Focusing for this week, we want to highlight a very awesome builder in the Tezos ecosystem that we had the pleasure of meeting at Tez/Dev, Erwin Hoogerward, the founder of The Stack Report whom has built a beautiful data visualization platform for Tezos -- let's dive in.
Community Spotlight: The Stack Report
In this edition of the Tezos Community Spotlight, I had the exciting opportunity to sit down with Erwin Hoogerwoord, creator of The Stack Report — the powerful data visualization resource helping to tell the Tezos story to the world.
Erwin is a generative designer, a data scientist, and a builder of generative algorithms. He and the Stack Report team have made excellent progress toward their stated goal of creating, “THE data-driven visualization platform for analysis of the Tezos ecosystem” ever since The Stack Report went live in February of 2022.

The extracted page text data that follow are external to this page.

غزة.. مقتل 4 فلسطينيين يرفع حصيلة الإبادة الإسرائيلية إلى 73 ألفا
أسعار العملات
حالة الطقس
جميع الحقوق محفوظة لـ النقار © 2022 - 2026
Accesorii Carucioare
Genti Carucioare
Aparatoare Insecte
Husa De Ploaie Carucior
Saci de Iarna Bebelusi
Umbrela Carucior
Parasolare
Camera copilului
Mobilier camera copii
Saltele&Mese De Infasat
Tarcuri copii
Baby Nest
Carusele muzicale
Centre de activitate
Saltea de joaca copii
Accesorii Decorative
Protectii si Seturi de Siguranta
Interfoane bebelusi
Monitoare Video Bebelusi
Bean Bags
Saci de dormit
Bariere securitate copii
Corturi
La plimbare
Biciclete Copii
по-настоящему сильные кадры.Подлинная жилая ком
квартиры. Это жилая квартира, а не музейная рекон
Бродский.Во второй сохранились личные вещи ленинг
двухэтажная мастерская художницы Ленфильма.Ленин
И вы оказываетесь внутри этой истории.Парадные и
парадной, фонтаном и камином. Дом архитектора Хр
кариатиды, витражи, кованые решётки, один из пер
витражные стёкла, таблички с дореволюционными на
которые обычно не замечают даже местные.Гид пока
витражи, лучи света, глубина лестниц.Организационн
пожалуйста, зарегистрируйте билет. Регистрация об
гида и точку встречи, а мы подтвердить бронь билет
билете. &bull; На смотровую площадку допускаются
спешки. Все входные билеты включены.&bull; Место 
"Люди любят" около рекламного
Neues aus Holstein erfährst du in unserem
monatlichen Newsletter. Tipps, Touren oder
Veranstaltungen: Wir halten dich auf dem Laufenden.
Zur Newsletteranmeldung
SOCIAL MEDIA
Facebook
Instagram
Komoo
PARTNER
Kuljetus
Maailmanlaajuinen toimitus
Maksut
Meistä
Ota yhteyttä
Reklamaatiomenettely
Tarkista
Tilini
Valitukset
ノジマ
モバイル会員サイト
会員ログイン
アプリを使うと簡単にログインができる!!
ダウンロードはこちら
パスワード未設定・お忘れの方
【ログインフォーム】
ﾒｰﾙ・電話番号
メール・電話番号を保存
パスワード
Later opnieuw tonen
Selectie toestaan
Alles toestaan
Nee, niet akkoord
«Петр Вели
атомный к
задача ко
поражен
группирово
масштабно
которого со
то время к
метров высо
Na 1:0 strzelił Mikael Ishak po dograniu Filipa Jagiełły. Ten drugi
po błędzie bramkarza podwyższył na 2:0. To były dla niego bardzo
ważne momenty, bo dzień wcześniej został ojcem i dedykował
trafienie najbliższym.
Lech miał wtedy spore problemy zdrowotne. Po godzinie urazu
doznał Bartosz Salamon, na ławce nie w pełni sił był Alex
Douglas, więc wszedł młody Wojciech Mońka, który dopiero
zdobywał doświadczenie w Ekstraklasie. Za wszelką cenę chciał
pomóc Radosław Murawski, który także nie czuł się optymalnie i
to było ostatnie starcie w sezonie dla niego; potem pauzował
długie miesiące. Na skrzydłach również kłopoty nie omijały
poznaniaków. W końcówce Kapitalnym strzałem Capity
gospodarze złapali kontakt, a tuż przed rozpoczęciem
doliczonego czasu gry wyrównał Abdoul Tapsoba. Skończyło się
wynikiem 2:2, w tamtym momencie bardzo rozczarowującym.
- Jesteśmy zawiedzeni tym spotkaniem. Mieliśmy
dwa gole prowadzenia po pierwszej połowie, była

During this time, Erwin has emerged as a key player in spreading the Tezos message to the masses, and the data visualizations he and The Stack Report team are generating have become a powerful new resource for showing off the astounding ongoing progress of the Tezos ecosystem. For these reasons and more, we’re all very excited to have Erwin doing his thing right here in the exciting Tezos space.
So let’s zoom in together and drill down into Erwin’s subterranean world of data visualization just a little bit to find out what makes this dynamic new Tezos creator tick…
Over the past months, Erwin and The Stack Report team have published numerous, well-received articles/visuals/analyses, the most recent of these being dashboards offering historic views of Tezos smart contract activity.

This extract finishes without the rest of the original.